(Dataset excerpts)
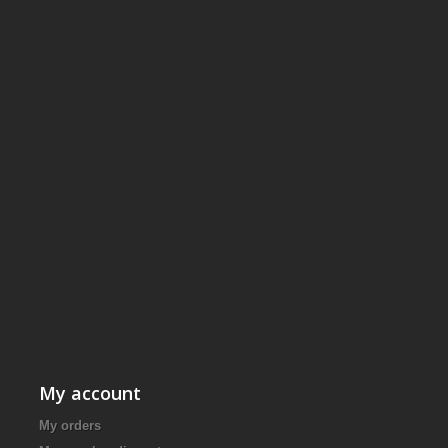
My account
My orders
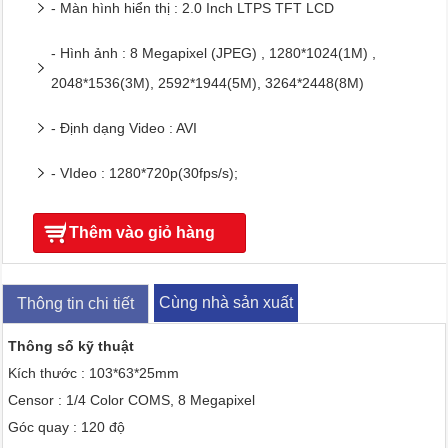
- Màn hình hiển thị : 2.0 Inch LTPS TFT LCD
- Hình ảnh : 8 Megapixel (JPEG) , 1280*1024(1M) ,
2048*1536(3M), 2592*1944(5M), 3264*2448(8M)
- Định dạng Video : AVI
- VIdeo : 1280*720p(30fps/s);
Thêm vào giỏ hàng
Cùng nhà sản xuất
Thông tin chi tiết
Thông số kỹ thuật
Kích thước : 103*63*25mm
Censor : 1/4 Color COMS, 8 Megapixel
Góc quay : 120 độ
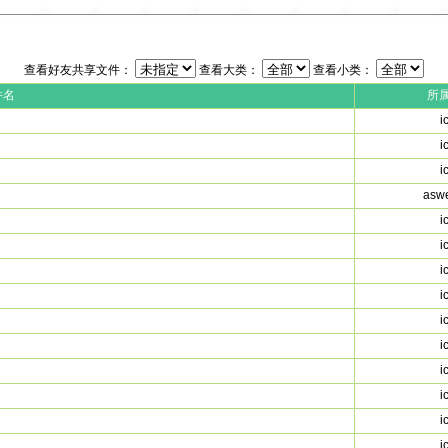
查看好友共享文件：
查看大类：
查看小类：
件名
所
i
i
i
asw
i
i
i
i
i
i
i
i
i
i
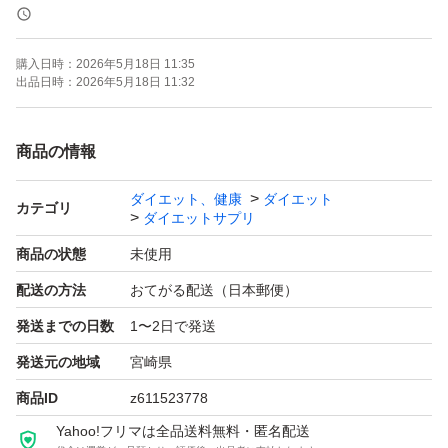
在庫により更に賞味期限が延びることもございます。
購入日時：
2026年5月18日 11:35
※ 複数個ございます。
出品日時：
2026年5月18日 11:32
※お安くしておりますので
お値段下げは、申し訳ありませんが、
商品の情報
お受けしておりません。
ダイエット、健康
ダイエット
カテゴリ
ダイエットサプリ
このままご購入お願い致します。
商品の状態
未使用
配送の方法
おてがる配送（日本郵便）
発送までの日数
1〜2日で発送
発送元の地域
宮崎県
商品ID
z611523778
Yahoo!フリマは全品送料無料・匿名配送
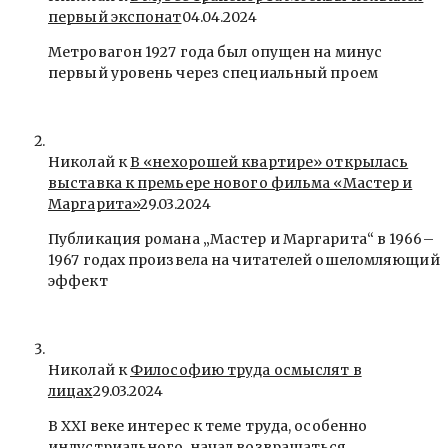
первый экспонат
04.04.2024
Метровагон 1927 года был опущен на минус
первый уровень через специальный проем
Николай к
В «нехорошей квартире» открылась
выставка к премьере нового фильма «Мастер и
Маргарита»
29.03.2024
Публикация романа „Мастер и Маргарита“ в 1966–
1967 годах произвела на читателей ошеломляющий
эффект
Николай к
Философию труда осмыслят в
лицах
29.03.2024
В ХХI веке интерес к теме труда, особенно
индустриального, начал возвращаться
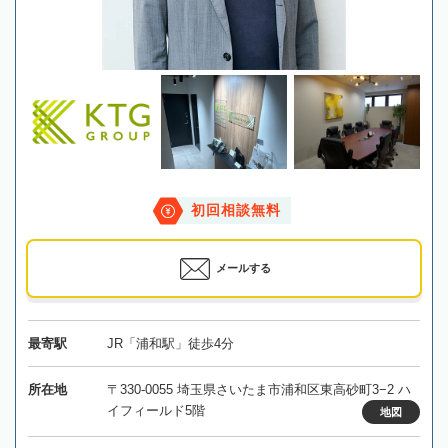
初回相談無料
メールする
最寄駅
JR「浦和駅」徒歩4分
所在地
〒330-0055 埼玉県さいたま市浦和区東高砂町3−2 ハ
イフィールド5階
地図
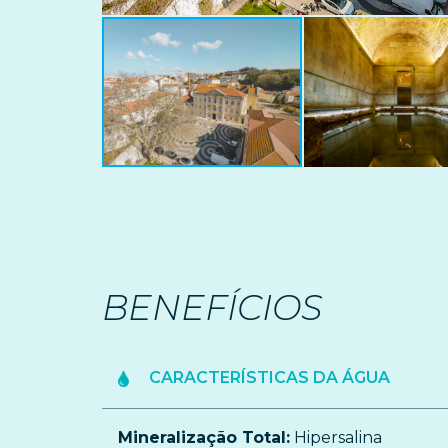
BENEFÍCIOS
CARACTERÍSTICAS DA ÁGUA
Mineralização Total:
Hipersalina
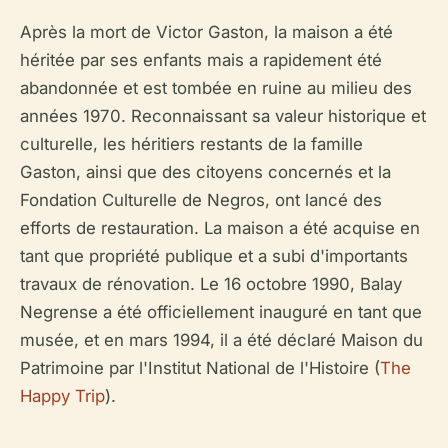
Après la mort de Victor Gaston, la maison a été
héritée par ses enfants mais a rapidement été
abandonnée et est tombée en ruine au milieu des
années 1970. Reconnaissant sa valeur historique et
culturelle, les héritiers restants de la famille
Gaston, ainsi que des citoyens concernés et la
Fondation Culturelle de Negros, ont lancé des
efforts de restauration. La maison a été acquise en
tant que propriété publique et a subi d'importants
travaux de rénovation. Le 16 octobre 1990, Balay
Negrense a été officiellement inauguré en tant que
musée, et en mars 1994, il a été déclaré Maison du
Patrimoine par l'Institut National de l'Histoire (
The
Happy Trip
).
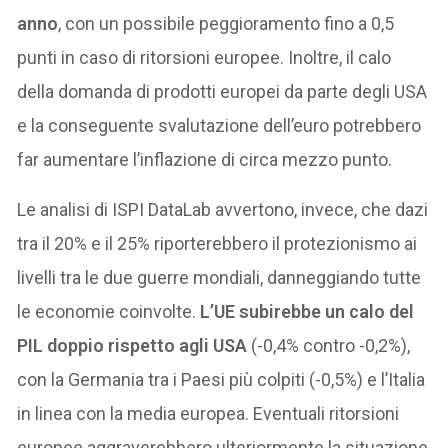
anno
, con un possibile peggioramento fino a 0,5
punti in caso di ritorsioni europee. Inoltre, il calo
della domanda di prodotti europei da parte degli USA
e la conseguente svalutazione dell’euro potrebbero
far aumentare l’inflazione di circa mezzo punto.
Le analisi di ISPI DataLab avvertono, invece, che dazi
tra il 20% e il 25% riporterebbero il protezionismo ai
livelli tra le due guerre mondiali, danneggiando tutte
le economie coinvolte.
L’UE subirebbe un calo del
PIL doppio rispetto agli USA
(-0,4% contro -0,2%),
con la Germania tra i Paesi più colpiti (-0,5%) e l’Italia
in linea con la media europea. Eventuali ritorsioni
europee aggraverebbero ulteriormente la situazione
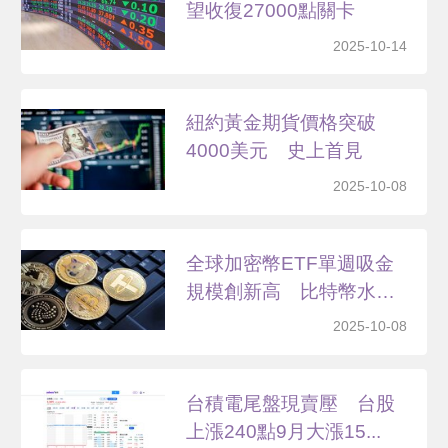
望收復27000點關卡
2025-10-14
紐約黃金期貨價格突破
4000美元 史上首見
2025-10-08
全球加密幣ETF單週吸金
規模創新高 比特幣水
漲...
2025-10-08
台積電尾盤現賣壓 台股
上漲240點9月大漲15...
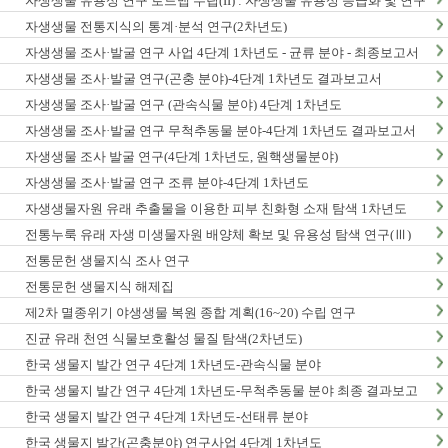
자생생물 유용성 연구 로드맵 수립(II) : 자생생물 유용성 등급화 및 연구
종합계획 수립
자생생물 전통지식의 통계·분석 연구(2차년도)
자생생물 조사·발굴 연구 사업 4단계 1차년도 - 균류 분야 - 최종보고서
자생생물 조사·발굴 연구(곤충 분야)-4단계 1차년도 결과보고서
자생생물 조사·발굴 연구 (관속식물 분야) 4단계 1차년도
자생생물 조사·발굴 연구 무척추동물 분야-4단계 1차년도 결과보고서
자생생물 조사 발굴 연구(4단계 1차년도, 원핵생물분야)
자생생물 조사·발굴 연구 조류 분야-4단계 1차년도
자생생물자원 유래 추출물을 이용한 피부 친화형 소재 탐색 1차년도
전통누룩 유래 자생 미생물자원 배양체 확보 및 유용성 탐색 연구(Ⅲ)
전통문헌 생물지식 조사 연구
전통문헌 생물지식 해제집
제2차 멸종위기 야생생물 복원 종합 계획(16~20) 수립 연구
진균 유래 천연 식물보호활성 물질 탐색(2차년도)
한국 생물지 발간 연구 4단계 1차년도-관속식물 분야
한국 생물지 발간 연구 4단계 1차년도-무척추동물 분야 최종 결과보고
서
한국 생물지 발간 연구 4단계 1차년도-선태류 분야
한국 생물지 발간(곤충분야) 연구사업 4단계 1차년도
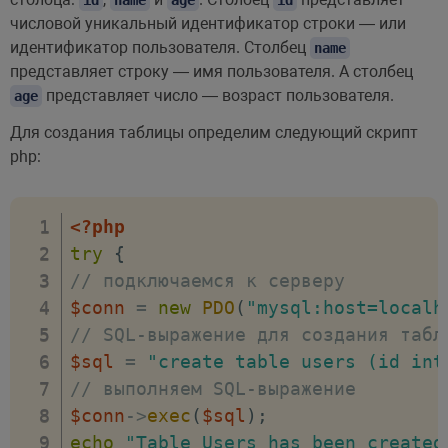
числовой уникальный идентификатор строки — или
идентификатор пользователя. Столбец
name
представляет строку — имя пользователя. А столбец
представляет число — возраст пользователя.
age
Для создания таблицы определим следующий скрипт
php:
<?php
try
{
// подключаемся к серверу
$conn
=
new
PDO
(
"mysql:host=localh
// SQL-выражение для создания табл
$sql
=
"create table users (id int
// выполняем SQL-выражение
$conn
->
exec
(
$sql
)
;
echo
"Table Users has been created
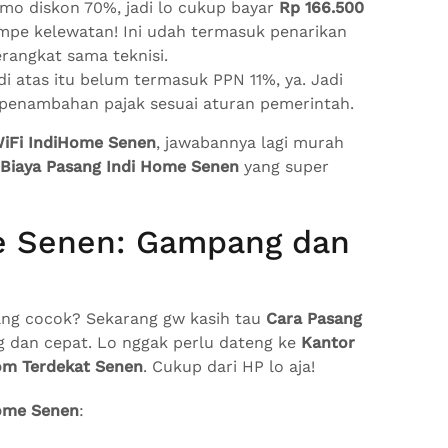
omo diskon 70%, jadi lo cukup bayar
Rp 166.500
sampe kelewatan! Ini udah termasuk penarikan
erangkat sama teknisi.
di atas itu belum termasuk PPN 11%, ya. Jadi
a penambahan pajak sesuai aturan pemerintah.
iFi IndiHome Senen
, jawabannya lagi murah
Biaya Pasang Indi Home Senen
yang super
me Senen: Gampang dan
ng cocok? Sekarang gw kasih tau
Cara Pasang
 dan cepat. Lo nggak perlu dateng ke
Kantor
om Terdekat Senen
. Cukup dari HP lo aja!
Home Senen
:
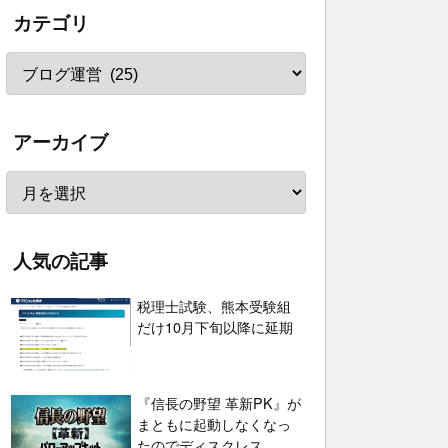
カテゴリ
アーカイブ
人気の記事
税理士試験、熊本受験組
だけ10月下旬以降に延期
『信長の野望 革新PK』が
まともに起動しなくなっ
たのでディスクレス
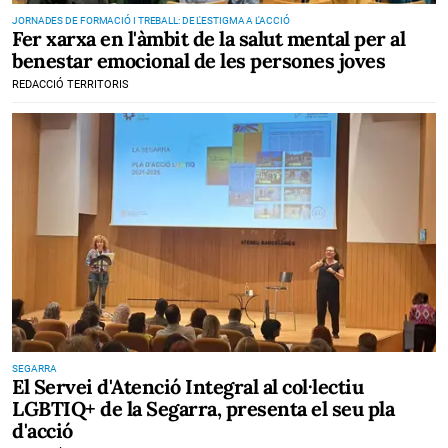
JORNADES DE FORMACIÓ I TREBALL: DE L'ESTIGMA A L'ACCIÓ
Fer xarxa en l'àmbit de la salut mental per al
benestar emocional de les persones joves
REDACCIÓ TERRITORIS
SEGARRA
El Servei d'Atenció Integral al col·lectiu
LGBTIQ+ de la Segarra, presenta el seu pla
d'acció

> [What is being asked] Tell how many lines in the data include the string "ritorsioni". Reply with the number and no other text.

> [Answer to this exercise] 2